# Glass Date Codes



## Sixty7GTO (May 4, 2017)

I'm trying to find the date codes on the glass on my 67 ht.
I've found the codes on the door glass (both door and vent windows)
Can't find the code on the rear glass or the rear quarter glass. I found the code on the windshield but that doesn't matter, it's cracked anyways.
That brings me to some other questions,
Where can I purchase a date coded windshield (Tinted) and date coded rear quarter glass (tinted)?
Final question, Which manufacturer is correct, LOF or PPG? I've seen both.
The car was built in Dec 1966


----------



## Pinion head (Jan 3, 2015)

What mfg supplied the glass that's in your '67? Am mainly aquainted with Kansas City & Fremont '67's as partcars & projects ive had, nearly all came out of those two plants. Would have to see what '67 glass I have left, to see what mfg made it.

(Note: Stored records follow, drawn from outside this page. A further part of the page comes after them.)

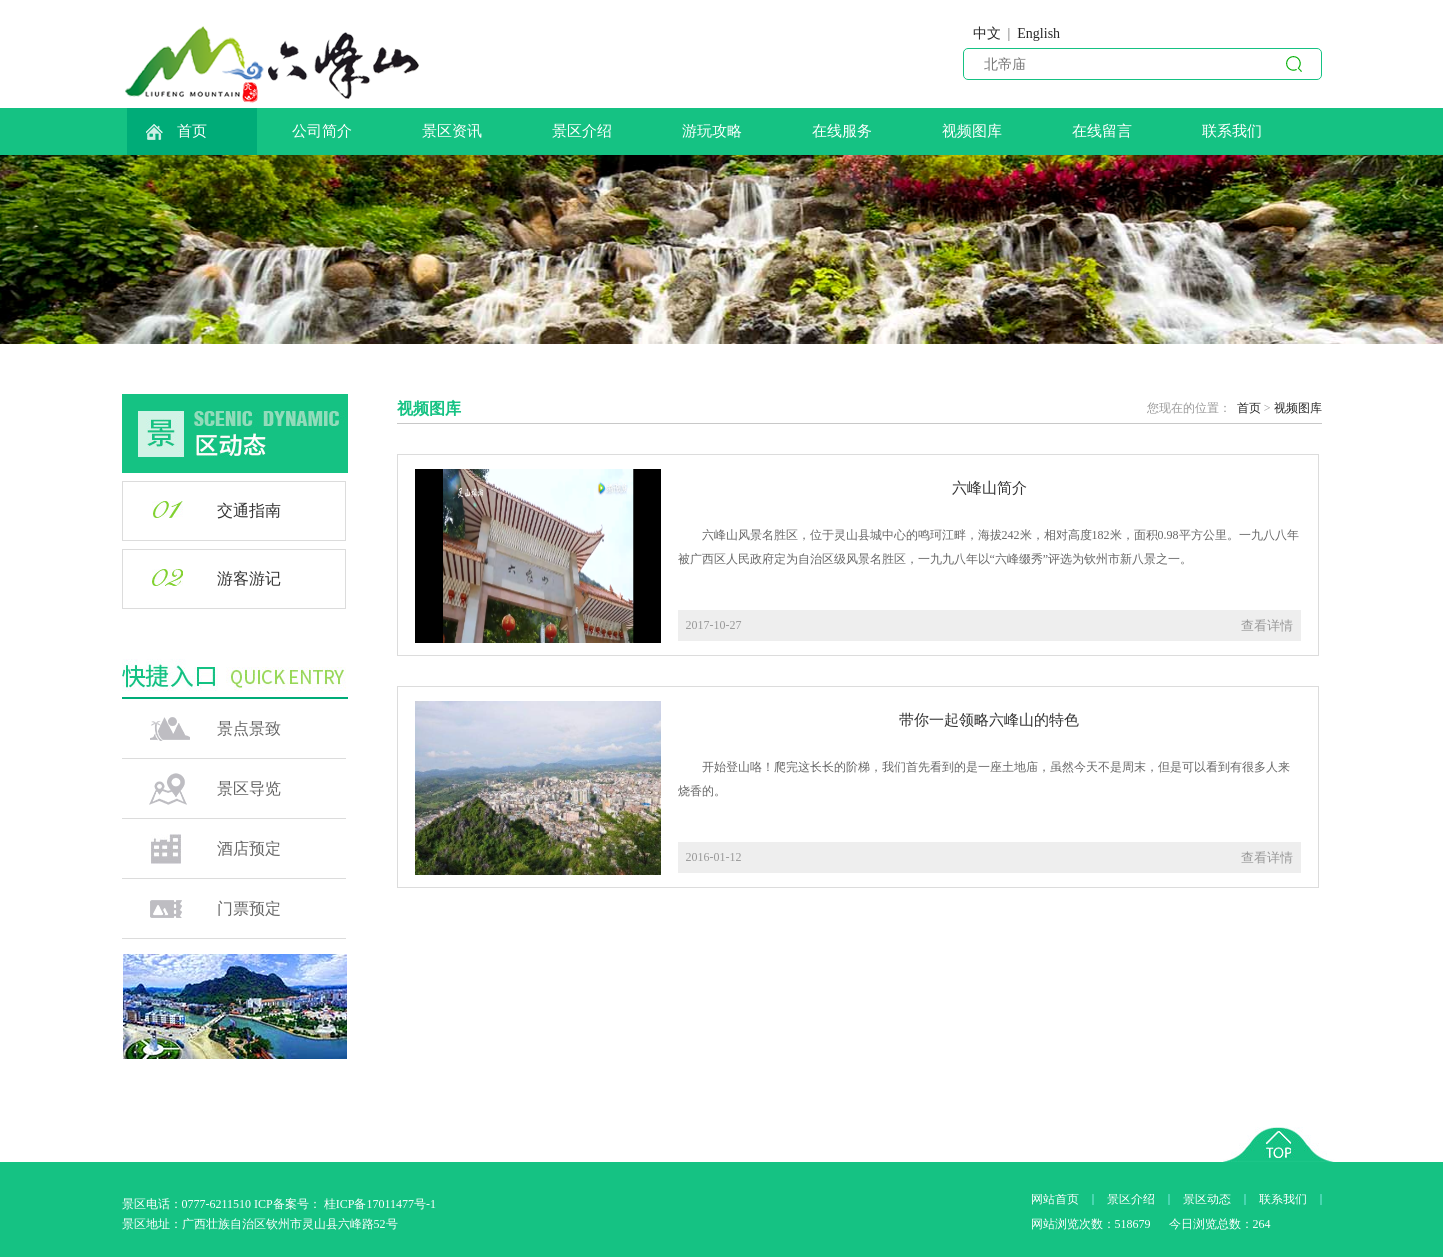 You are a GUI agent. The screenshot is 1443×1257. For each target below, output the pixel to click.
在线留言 (1102, 131)
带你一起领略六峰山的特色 (989, 720)
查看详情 (1267, 625)
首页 (176, 132)
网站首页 (1055, 1199)
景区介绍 (582, 131)
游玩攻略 (712, 131)
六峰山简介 (989, 488)
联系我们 (1232, 131)
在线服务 (842, 131)
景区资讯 (452, 131)
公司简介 (322, 131)
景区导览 (249, 788)
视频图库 (972, 131)
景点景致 (249, 728)
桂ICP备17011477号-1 (380, 1204)
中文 (987, 33)
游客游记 (249, 578)
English (1038, 33)
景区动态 (1207, 1199)
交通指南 (249, 510)
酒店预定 (249, 848)
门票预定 (249, 908)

Pilkington Glass does an excellent job with date coded glass. 
Auto City Classics in MN also supplies date coded glass, have picked up dated LOF windshields from Auto City Classic before. On back glass, I always strive to use very very nice used glass. Have viewed too much distortion in the reproduction tinted back glass.


----------



## Sixty7GTO (May 4, 2017)

Hey Pinion Head. Thanks

The glass I did find a code, the date codes were from PPG


----------